Re: index prefetching

From: Peter Geoghegan <pg(at)bowt(dot)ie>
To: Andres Freund <andres(at)anarazel(dot)de>
Cc: Tomas Vondra <tomas(dot)vondra(at)enterprisedb(dot)com>, Melanie Plageman <melanieplageman(at)gmail(dot)com>, Robert Haas <robertmhaas(at)gmail(dot)com>, PostgreSQL Hackers <pgsql-hackers(at)lists(dot)postgresql(dot)org>, Georgios <gkokolatos(at)protonmail(dot)com>, Thomas Munro <thomas(dot)munro(at)gmail(dot)com>, Konstantin Knizhnik <knizhnik(at)garret(dot)ru>, Dilip Kumar <dilipbalaut(at)gmail(dot)com>
Subject: Re: index prefetching
Date: 2024-02-15 01:37:54
Message-ID: CAH2-Wz=8kzZCyJ46X9rA-Un1hvjdHj5gDgmOfZ5cRQBvRarJYg@mail.gmail.com
Views: Raw Message | Whole Thread | Download mbox | Resend email
Thread:
Lists: pgsql-hackers

On Wed, Feb 14, 2024 at 7:28 PM Andres Freund <andres(at)anarazel(dot)de> wrote:
> On 2024-02-13 14:54:14 -0500, Peter Geoghegan wrote:
> > This property of index scans is fundamental to how index scans work.
> > Pinning an index page as an interlock against concurrently TID
> > recycling by VACUUM is directly described by the index API docs [1],
> > even (the docs actually use terms like "buffer pin" rather than
> > something more abstract sounding). I don't think that anything
> > affecting that behavior should be considered an implementation detail
> > of the nbtree index AM as such (nor any particular index AM).
>
> Given that the interlock is only needed for non-mvcc scans, that non-mvcc
> scans are rare due to catalog accesses using snapshots these days and that
> most non-mvcc scans do single-tuple lookups, it might be viable to be more
> restrictive about prefetching iff non-mvcc snapshots are in use and to use
> method of cleanup that allows multiple pages to be cleaned up otherwise.

I agree, but don't think that it matters all that much.

If you have an MVCC snapshot, that doesn't mean that TID recycle
safety problems automatically go away.

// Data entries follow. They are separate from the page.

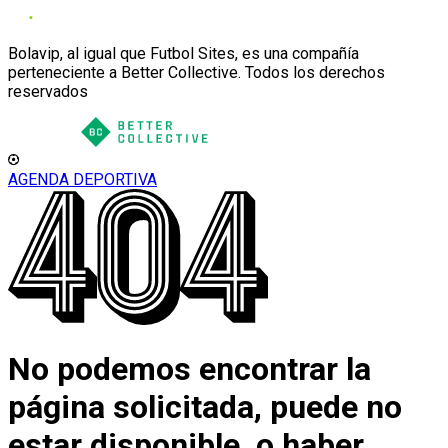
Bolavip, al igual que Futbol Sites, es una compañía
perteneciente a Better Collective. Todos los derechos
reservados
AGENDA DEPORTIVA
No podemos encontrar la
página solicitada, puede no
estar disponible, o haber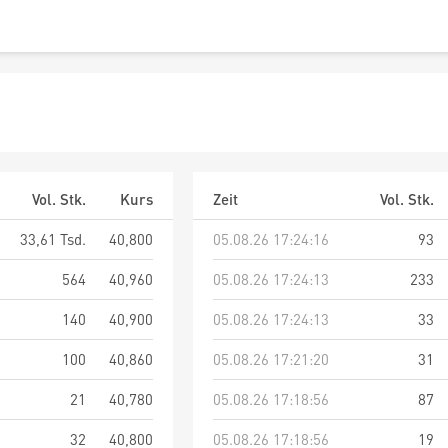
Vol. Stk.
Kurs
Zeit
Vol. Stk.
33,61 Tsd.
40,800
05.08.26 17:24:16
93
564
40,960
05.08.26 17:24:13
233
140
40,900
05.08.26 17:24:13
33
100
40,860
05.08.26 17:21:20
31
21
40,780
05.08.26 17:18:56
87
32
40,800
05.08.26 17:18:56
19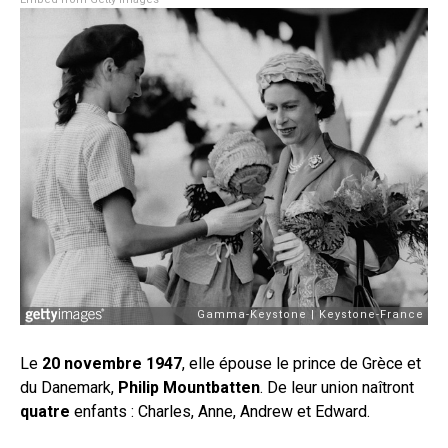
Le
20 novembre 1947
, elle épouse le prince de Grèce et
du Danemark,
Philip Mountbatten
. De leur union naîtront
quatre
enfants : Charles, Anne, Andrew et Edward.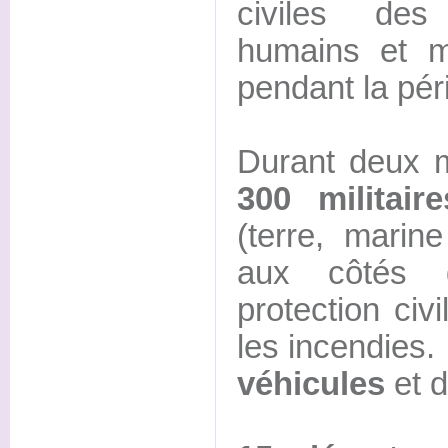
civiles des
humains et m
pendant la pér
Durant deux m
300 militaire
(terre, marin
aux côtés 
protection civi
les incendies.
véhicules
et 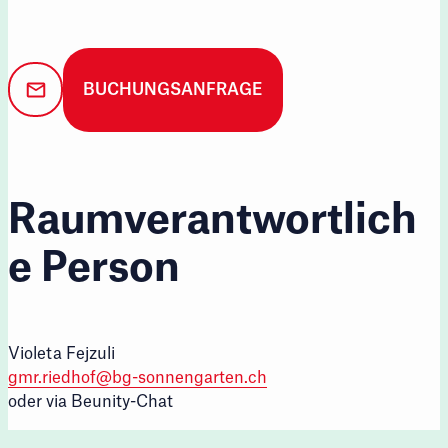
BUCHUNGSANFRAGE
Raumverantwortlich
e Person
Violeta Fejzuli
gmr.riedhof@bg-sonnengarten.ch
oder via Beunity-Chat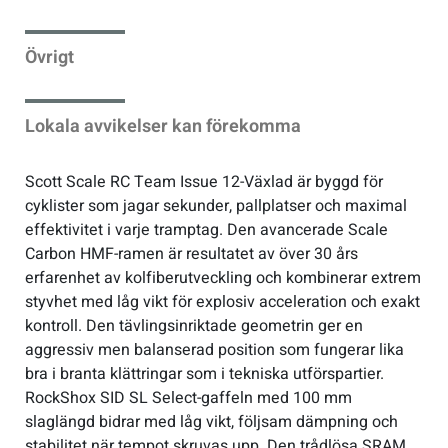
Verktyg & reparation
Övrigt
Växlar
Lokala avvikelser kan förekomma
Övriga cykeltillbehör
Scott Scale RC Team Issue 12-Växlad är byggd för
cyklister som jagar sekunder, pallplatser och maximal
effektivitet i varje tramptag. Den avancerade Scale
Carbon HMF-ramen är resultatet av över 30 års
erfarenhet av kolfiberutveckling och kombinerar extrem
styvhet med låg vikt för explosiv acceleration och exakt
kontroll. Den tävlingsinriktade geometrin ger en
aggressiv men balanserad position som fungerar lika
bra i branta klättringar som i tekniska utförspartier.
RockShox SID SL Select-gaffeln med 100 mm
slaglängd bidrar med låg vikt, följsam dämpning och
stabilitet när tempot skruvas upp. Den trådlösa SRAM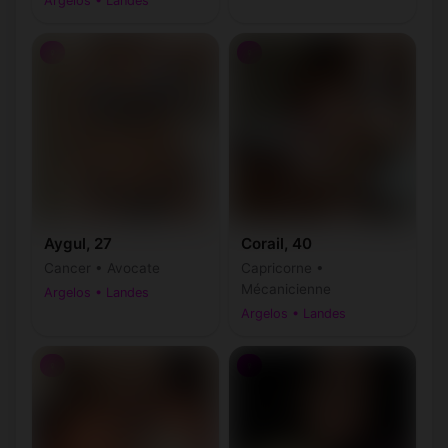
Argelos • Landes
♀
♀
Aygul, 27
Corail, 40
Cancer • Avocate
Capricorne •
Mécanicienne
Argelos • Landes
Argelos • Landes
♀
♀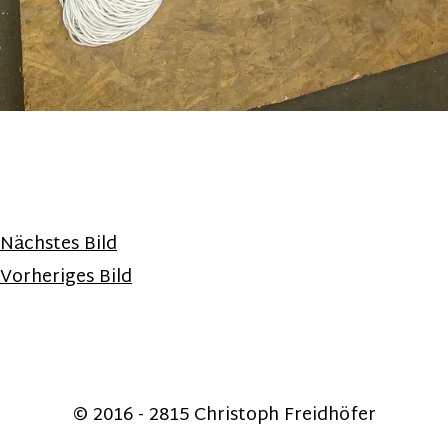
Nächstes Bild
Vorheriges Bild
© 2016 - 2815 Christoph Freidhöfer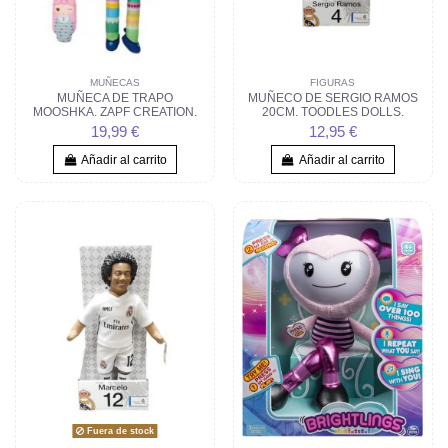
MUÑECAS
FIGURAS
MUÑECA DE TRAPO
MUÑECO DE SERGIO RAMOS
MOOSHKA. ZAPF CREATION.
20CM. TOODLES DOLLS.
19,99 €
12,95 €
Añadir al carrito
Añadir al carrito
Fuera de stock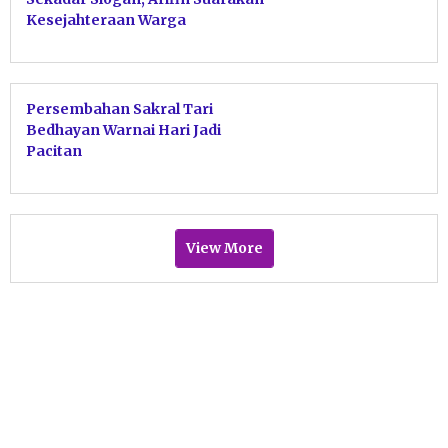
Kesejahteraan Warga
Persembahan Sakral Tari
Bedhayan Warnai Hari Jadi
Pacitan
View More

It only means that you have one
known and supported alternative approach to dealing with such
problems. It's not like you just get that for free, just by using an
MVCC snapshot, though -- it has downsides. Downsides such as the
current _bt_killitems() behavior with a concurrently-modified leaf
page (modified when we didn't hold a leaf page pin). It'll just give
up on setting any LP_DEAD bits due to noticing that the leaf page's
LSN changed. (Plus there are implementation restrictions that I won't
repeat again now.)

When I refer to the buffer pin interlock, I'm mostly referring to the
general need for something like that in the context of index scans.
Principally in order to make kill_prior_tuple continue to work in
something more or less like its current form.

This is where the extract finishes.